I am on Debian 8.6 and have 1x 4 member RAID6 2TB size in effect. Apart from backup system I now need to decide what filesystem to use.
The purpose of this array is reliability, availability, and the possibility to recover deleted files.
The mature (and not stale) choices are basically ext4 and xfs. Redhat like XFS for it's scalability, performance. I have nothing against it but ext4 is more commonly used and hence slightly better understood (community documentation like StackExchange).
Don't expect to recover unlinked files.
There used to be an undeleter for linux ext2. There isn't one that works for modern filesystems, in my experience.

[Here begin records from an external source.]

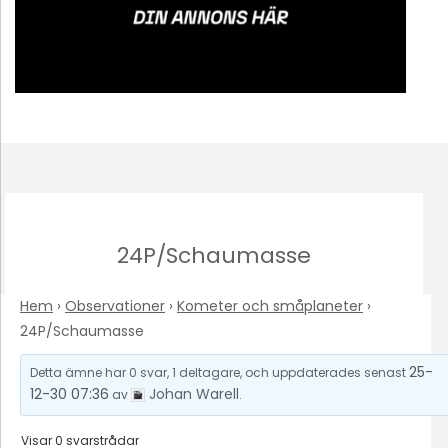
24P/Schaumasse
Hem
›
Observationer
›
Kometer och småplaneter
›
24P/Schaumasse
25-
Detta ämne har 0 svar, 1 deltagare, och uppdaterades senast
12-30 07:36
Johan Warell
av
.
Visar 0 svarstrådar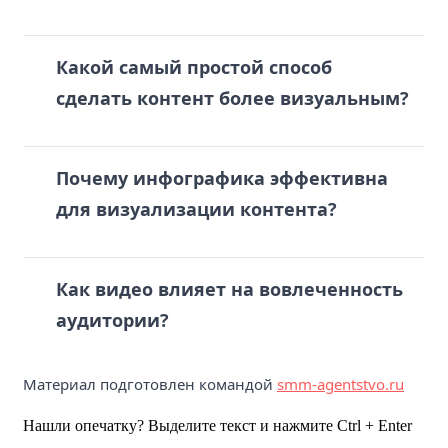
Какой самый простой способ
сделать контент более визуальным?
Почему инфографика эффективна
для визуализации контента?
Как видео влияет на вовлеченность
аудитории?
Материал подготовлен командой
smm-agentstvo.ru
Нашли опечатку? Выделите текст и нажмите Ctrl + Enter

(When the FAT filesystem on your camera breaks with much-wanted photos on it - or you accidentally delete all -
photorec is amazing. It works for many document types, not just photos. But you don't want to run it the server of a small business, it can't exclude files which are not deleted and it can't tell the filename).
New-fangled copy-on-write filesystems can carry historical snapshots, allowing recovery if you delete a file that existed in the last snapshot. But:
btrfs is not considered stable in Debian. (Everyone tells you to use the latest upstream kernel for btrfs, or possibly a distribution like SUSE where they were backporting fixes). btrfs' nascent native raid5/6 code was recently discovered to be broken and AFAIK still needs rewriting.
ZFS would be a valid solution. But since you don't mention it yourself, I would not suggest it. It is not even included in Debian. ZFS is kind of its own thing... it even has it's own weird cache system separate from the normal Linux VFS.
This might not be the answer you want to hear but... As far as I know, there is currently no filesystem that can recover deleted files in a reliable way. I say "reliable" because I know there are tools available that claim do this, to some extent.
The only foolproof way to recover accidentally deleted files is via backups.
My suggestion is that you, instead of looking for a filesystem that can recover files, make sure that you know which data you want to back up, and do so regularly using whatever tool suits you best (I rely heavily on
rsync but there are plenty of other backup tools available).